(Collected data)
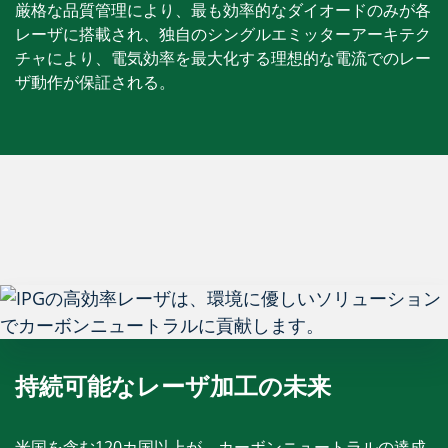
厳格な品質管理により、最も効率的なダイオードのみが各
レーザに搭載され、独自のシングルエミッターアーキテク
チャにより、電気効率を最大化する理想的な電流でのレー
ザ動作が保証される。
持続可能なレーザ加工の未来
米国を含む120カ国以上が、カーボンニュートラルの達成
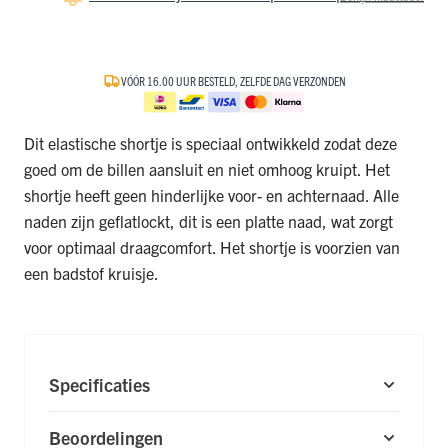
VÓÓR 16.00 UUR BESTELD, ZELFDE DAG VERZONDEN
Dit elastische shortje is speciaal ontwikkeld zodat deze
goed om de billen aansluit en niet omhoog kruipt. Het
shortje heeft geen hinderlijke voor- en achternaad. Alle
naden zijn geflatlockt, dit is een platte naad, wat zorgt
voor optimaal draagcomfort. Het shortje is voorzien van
een badstof kruisje.
Specificaties
Beoordelingen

PROBLEM
Looking at the records above, in how many lines does the word "shortje" occur? Reply with the number alone.

WRITTEN ANSWER
3